WORK ITEM: Below is a set of entries; give all of them again exactly.

THE DATA:
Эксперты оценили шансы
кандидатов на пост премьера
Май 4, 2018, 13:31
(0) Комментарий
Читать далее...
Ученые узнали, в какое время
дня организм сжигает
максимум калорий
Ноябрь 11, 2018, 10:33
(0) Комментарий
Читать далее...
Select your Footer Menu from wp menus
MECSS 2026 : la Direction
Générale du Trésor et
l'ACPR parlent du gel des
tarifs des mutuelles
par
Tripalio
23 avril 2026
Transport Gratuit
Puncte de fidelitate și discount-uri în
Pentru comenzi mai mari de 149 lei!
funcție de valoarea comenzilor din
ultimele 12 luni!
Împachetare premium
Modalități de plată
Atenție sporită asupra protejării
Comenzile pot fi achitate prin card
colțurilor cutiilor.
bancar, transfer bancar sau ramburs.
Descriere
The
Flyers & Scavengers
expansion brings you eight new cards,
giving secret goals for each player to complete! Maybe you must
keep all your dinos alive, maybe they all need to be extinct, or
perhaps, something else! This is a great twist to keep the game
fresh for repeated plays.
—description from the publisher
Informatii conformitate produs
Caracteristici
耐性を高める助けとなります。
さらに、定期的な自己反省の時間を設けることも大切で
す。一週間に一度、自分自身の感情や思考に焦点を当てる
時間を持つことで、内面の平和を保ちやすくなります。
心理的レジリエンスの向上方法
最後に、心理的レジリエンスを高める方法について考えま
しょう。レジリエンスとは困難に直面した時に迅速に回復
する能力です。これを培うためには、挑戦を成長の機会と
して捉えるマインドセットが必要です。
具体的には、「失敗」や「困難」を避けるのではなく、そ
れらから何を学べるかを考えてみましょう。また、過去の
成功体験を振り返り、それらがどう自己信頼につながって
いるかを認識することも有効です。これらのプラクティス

SOLUTION FOR THIS TASK:
Эксперты оценили шансы
кандидатов на пост премьера
Май 4, 2018, 13:31
(0) Комментарий
Читать далее...
Ученые узнали, в какое время
дня организм сжигает
максимум калорий
Ноябрь 11, 2018, 10:33
(0) Комментарий
Читать далее...
Select your Footer Menu from wp menus
MECSS 2026 : la Direction
Générale du Trésor et
l'ACPR parlent du gel des
tarifs des mutuelles
par
Tripalio
23 avril 2026
Transport Gratuit
Puncte de fidelitate și discount-uri în
Pentru comenzi mai mari de 149 lei!
funcție de valoarea comenzilor din
ultimele 12 luni!
Împachetare premium
Modalități de plată
Atenție sporită asupra protejării
Comenzile pot fi achitate prin card
colțurilor cutiilor.
bancar, transfer bancar sau ramburs.
Descriere
The
Flyers & Scavengers
expansion brings you eight new cards,
giving secret goals for each player to complete! Maybe you must
keep all your dinos alive, maybe they all need to be extinct, or
perhaps, something else! This is a great twist to keep the game
fresh for repeated plays.
—description from the publisher
Informatii conformitate produs
Caracteristici
耐性を高める助けとなります。
さらに、定期的な自己反省の時間を設けることも大切で
す。一週間に一度、自分自身の感情や思考に焦点を当てる
時間を持つことで、内面の平和を保ちやすくなります。
心理的レジリエンスの向上方法
最後に、心理的レジリエンスを高める方法について考えま
しょう。レジリエンスとは困難に直面した時に迅速に回復
する能力です。これを培うためには、挑戦を成長の機会と
して捉えるマインドセットが必要です。
具体的には、「失敗」や「困難」を避けるのではなく、そ
れらから何を学べるかを考えてみましょう。また、過去の
成功体験を振り返り、それらがどう自己信頼につながって
いるかを認識することも有効です。これらのプラクティス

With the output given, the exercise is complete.